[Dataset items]
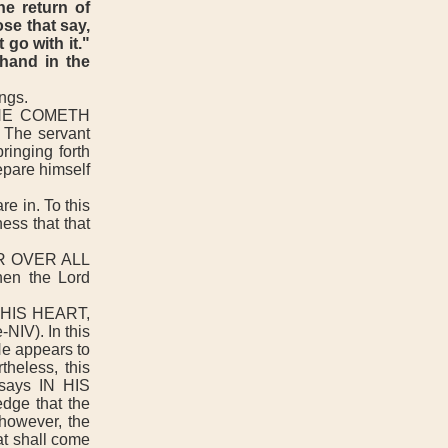
he return of
se that say,
 go with it."
 hand in the
ngs.
HE COMETH
 The servant
ringing forth
epare himself
e in. To this
ess that that
R OVER ALL
hen the Lord
 HIS HEART,
IV). In this
He appears to
theless, this
 says IN HIS
ge that the
 however, the
hat shall come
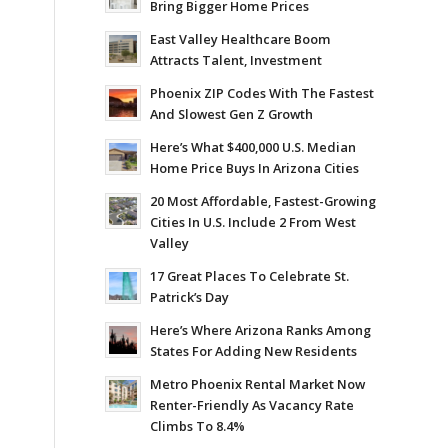
Bring Bigger Home Prices
East Valley Healthcare Boom
Attracts Talent, Investment
Phoenix ZIP Codes With The Fastest
And Slowest Gen Z Growth
Here’s What $400,000 U.S. Median
Home Price Buys In Arizona Cities
20 Most Affordable, Fastest-Growing
Cities In U.S. Include 2 From West
Valley
17 Great Places To Celebrate St.
Patrick’s Day
Here’s Where Arizona Ranks Among
States For Adding New Residents
Metro Phoenix Rental Market Now
Renter-Friendly As Vacancy Rate
Climbs To 8.4%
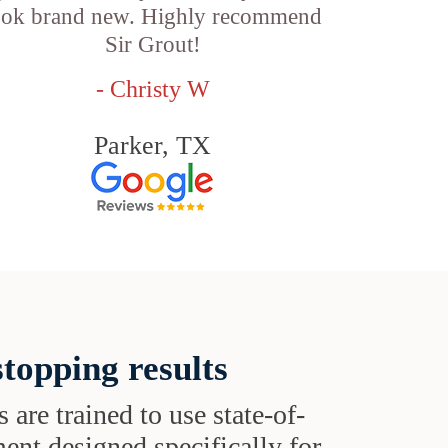
ook brand new. Highly recommend
Sir Grout!
- Christy W
Parker, TX
topping results
s are trained to use state-of-
ent designed specifically for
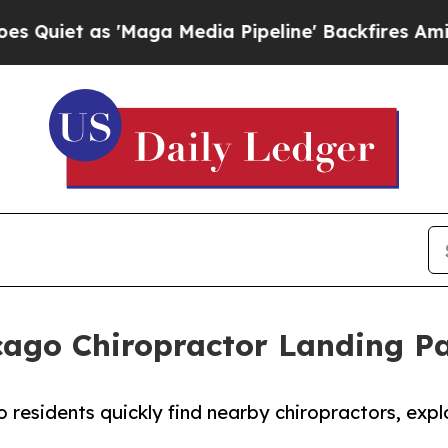
s 'Maga Media Pipeline' Backfires Amid Rumors 
cago Chiropractor Landing P
 residents quickly find nearby chiropractors, exp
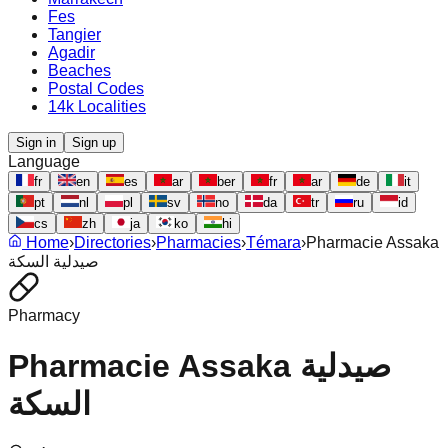
Fes
Tangier
Agadir
Beaches
Postal Codes
14k Localities
Sign in
Sign up
Language
fr
en
es
ar
ber
fr
ar
de
it
pt
nl
pl
sv
no
da
tr
ru
id
cs
zh
ja
ko
hi
Home
›
Directories
›
Pharmacies
›
Témara
›
Pharmacie Assaka
صيدلية السكة
Pharmacy
Pharmacie Assaka صيدلية
السكة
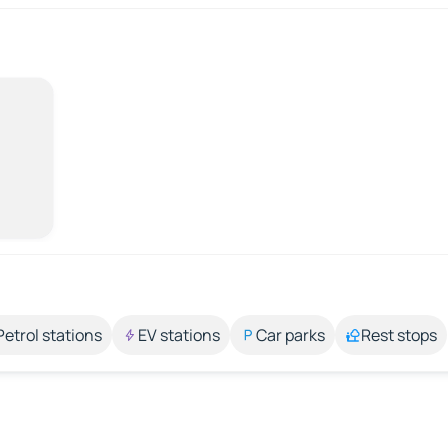
Petrol stations
EV stations
Car parks
Rest stops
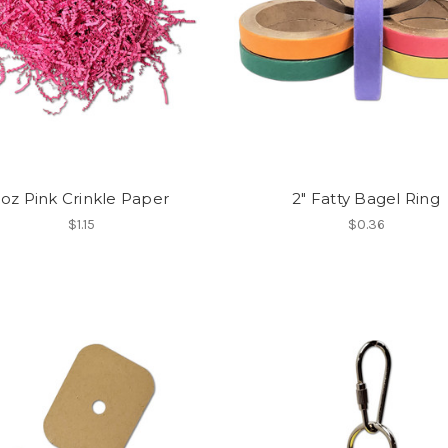
1oz Pink Crinkle Paper
2" Fatty Bagel Ring
$1.15
$0.36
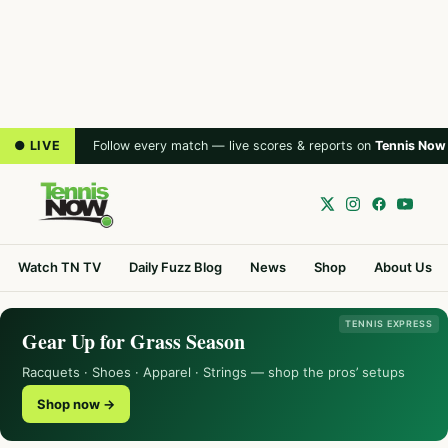
● LIVE
Follow every match — live scores & reports on
Tennis Now
Watch TN TV
Daily Fuzz Blog
News
Shop
About Us
TENNIS EXPRESS
Gear Up for Grass Season
Racquets · Shoes · Apparel · Strings — shop the pros’ setups
Shop now →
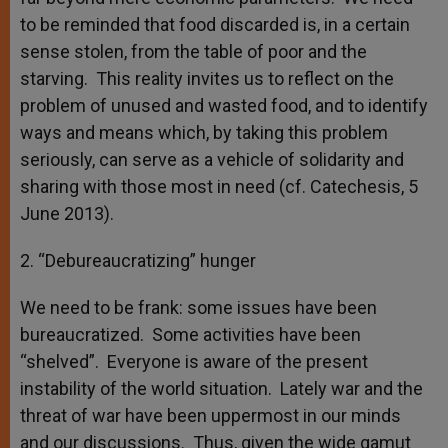
to be reminded that food discarded is, in a certain
sense stolen, from the table of poor and the
starving. This reality invites us to reflect on the
problem of unused and wasted food, and to identify
ways and means which, by taking this problem
seriously, can serve as a vehicle of solidarity and
sharing with those most in need (cf. Catechesis, 5
June 2013).
2. “Debureaucratizing” hunger
We need to be frank: some issues have been
bureaucratized. Some activities have been
“shelved”. Everyone is aware of the present
instability of the world situation. Lately war and the
threat of war have been uppermost in our minds
and our discussions. Thus, given the wide gamut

**AIM OF THE TASK:**
Once you have counted the lines above that contain "need", give that number alone.

**RESPONSE TO THIS TASK:**
2